The lush, tropical vegetation and warm, moist climate and lack of native predators make Maui an ideal habitat for coqui frogs. Fortunately, some simple habits around your home and yard can make your property less welcoming to the noisy intruders. The acronym TRIM can help you remember the habits we recommend: Tidy Up, Remove, Inspect, Mow
Coqui frogs love thick vegetation, especially large, decaying plant material such as banana or heliconia leaves that create shade and collect moisture. They will commonly perch where branches and leaves connect to the main trunk of a plant. They also love to hide and lay their eggs amongst old plant pots, cement blocks and other building materials. By regularly thinning out plantings, removing dead and decaying plant materials, and keeping plant pots and other materials organized you can reduce coqui frogs significantly. Trimming back plants also makes it easier to spray them if control of coqui frogs with citric acid is necessary.
If neighboring properties have coqui frogs it can be helpful to create a buffer area of no vegetation, including overhanging branches, of at least 5 feet around the perimeter of your property.
Coqui frogs also love to live in green waste. Properly dispose of green waste rather than collecting it on your property or dumping it in a nearby gulch. It is illegal in Hawaii to knowingly transport coqui frogs and several infestations have been caused through improper disposal of green waste. If you have a landscape service make sure to ask how they manage green waste and choose one that acts responsibly.
Bromeliad plants are a favorite plant of coqui frogs and are often the first plants to become infested if coqui frogs occupy a property. Consider removing these plants or use them as a sentinel or guard plant and keep a close eye on them. Other coqui frog favorites include heliconia, bananas, false staghorn fern (uluhe), wild orchid, ginger, wedelia and tall grasses.

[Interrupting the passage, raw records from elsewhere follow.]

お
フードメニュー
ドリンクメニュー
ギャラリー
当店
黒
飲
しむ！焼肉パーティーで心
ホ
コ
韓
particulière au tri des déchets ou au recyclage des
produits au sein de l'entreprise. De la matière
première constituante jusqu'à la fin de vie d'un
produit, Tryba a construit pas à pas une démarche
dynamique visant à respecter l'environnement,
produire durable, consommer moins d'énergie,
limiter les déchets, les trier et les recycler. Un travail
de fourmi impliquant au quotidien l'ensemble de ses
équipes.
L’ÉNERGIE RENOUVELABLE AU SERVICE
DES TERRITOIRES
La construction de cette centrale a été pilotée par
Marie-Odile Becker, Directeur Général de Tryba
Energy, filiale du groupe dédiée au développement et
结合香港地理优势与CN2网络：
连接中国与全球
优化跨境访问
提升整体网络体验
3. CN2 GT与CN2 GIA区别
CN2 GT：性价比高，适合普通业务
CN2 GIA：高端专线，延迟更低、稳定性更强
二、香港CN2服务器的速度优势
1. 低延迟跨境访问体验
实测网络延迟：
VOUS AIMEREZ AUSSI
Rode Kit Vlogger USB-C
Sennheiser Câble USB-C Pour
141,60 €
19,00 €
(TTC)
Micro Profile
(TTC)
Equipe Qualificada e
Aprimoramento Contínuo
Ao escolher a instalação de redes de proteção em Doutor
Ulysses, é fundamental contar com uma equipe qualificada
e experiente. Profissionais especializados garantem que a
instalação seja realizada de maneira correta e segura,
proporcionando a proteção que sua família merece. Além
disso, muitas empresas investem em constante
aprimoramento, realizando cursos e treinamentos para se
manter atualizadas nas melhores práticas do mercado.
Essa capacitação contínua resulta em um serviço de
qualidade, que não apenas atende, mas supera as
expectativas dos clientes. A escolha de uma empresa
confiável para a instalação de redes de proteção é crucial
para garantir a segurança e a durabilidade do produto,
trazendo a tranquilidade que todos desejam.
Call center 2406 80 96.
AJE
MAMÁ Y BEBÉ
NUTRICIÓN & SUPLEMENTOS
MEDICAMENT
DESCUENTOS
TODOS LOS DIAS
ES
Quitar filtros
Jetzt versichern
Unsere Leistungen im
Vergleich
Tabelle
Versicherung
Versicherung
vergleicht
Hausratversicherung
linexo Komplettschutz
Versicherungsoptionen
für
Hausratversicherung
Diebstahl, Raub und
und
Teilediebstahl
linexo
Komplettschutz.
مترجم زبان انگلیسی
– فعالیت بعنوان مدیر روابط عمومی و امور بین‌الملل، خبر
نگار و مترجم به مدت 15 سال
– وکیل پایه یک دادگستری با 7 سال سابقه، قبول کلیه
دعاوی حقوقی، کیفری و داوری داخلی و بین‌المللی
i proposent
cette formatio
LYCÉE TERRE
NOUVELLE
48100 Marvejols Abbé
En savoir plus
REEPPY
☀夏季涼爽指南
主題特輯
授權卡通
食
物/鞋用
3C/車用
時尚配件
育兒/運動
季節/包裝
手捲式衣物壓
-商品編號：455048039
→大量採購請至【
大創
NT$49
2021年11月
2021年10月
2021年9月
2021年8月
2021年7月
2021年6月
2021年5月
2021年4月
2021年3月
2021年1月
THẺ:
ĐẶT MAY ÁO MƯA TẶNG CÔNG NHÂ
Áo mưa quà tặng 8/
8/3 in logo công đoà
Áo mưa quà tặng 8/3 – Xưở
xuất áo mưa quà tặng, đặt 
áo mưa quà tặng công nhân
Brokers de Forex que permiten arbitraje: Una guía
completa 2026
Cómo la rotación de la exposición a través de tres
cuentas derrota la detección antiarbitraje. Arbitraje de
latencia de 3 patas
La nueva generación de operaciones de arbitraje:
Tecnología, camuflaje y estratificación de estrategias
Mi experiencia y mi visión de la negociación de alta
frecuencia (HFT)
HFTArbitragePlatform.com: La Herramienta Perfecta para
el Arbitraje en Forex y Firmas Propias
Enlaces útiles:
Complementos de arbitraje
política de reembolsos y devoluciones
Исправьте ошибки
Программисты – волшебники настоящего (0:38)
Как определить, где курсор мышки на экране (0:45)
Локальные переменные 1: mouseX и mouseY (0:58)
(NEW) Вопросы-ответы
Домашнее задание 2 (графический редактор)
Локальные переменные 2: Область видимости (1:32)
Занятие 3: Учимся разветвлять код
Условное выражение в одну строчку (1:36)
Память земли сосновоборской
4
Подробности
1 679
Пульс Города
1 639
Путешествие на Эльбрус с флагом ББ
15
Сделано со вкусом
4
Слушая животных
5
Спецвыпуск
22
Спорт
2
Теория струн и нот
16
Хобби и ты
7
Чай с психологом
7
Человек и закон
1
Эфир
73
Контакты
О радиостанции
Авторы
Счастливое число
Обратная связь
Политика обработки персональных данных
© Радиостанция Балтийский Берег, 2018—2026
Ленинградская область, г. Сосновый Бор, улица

Whenever you bring new plants or other materials onto your property inspect them thoroughly for the presence of coqui frogs or egg masses. Inspect the plants by getting up close and personal with them, turn over the leaves, spread out any vines, fluff up any mulch and don’t forget to look at the plant pot also. Next, isolate and monitor them for several days to listen for the male coqui frog call. Any building materials that have been sitting outside in areas known to have coqui frogs should also be inspected.
Coqui frogs love to live in tall, thick grass such as cane grass or molasses grass. This habitat can be very difficult to treat with citric acid so keep it mowed short to the extent possible. Large areas can be managed with grazing livestock.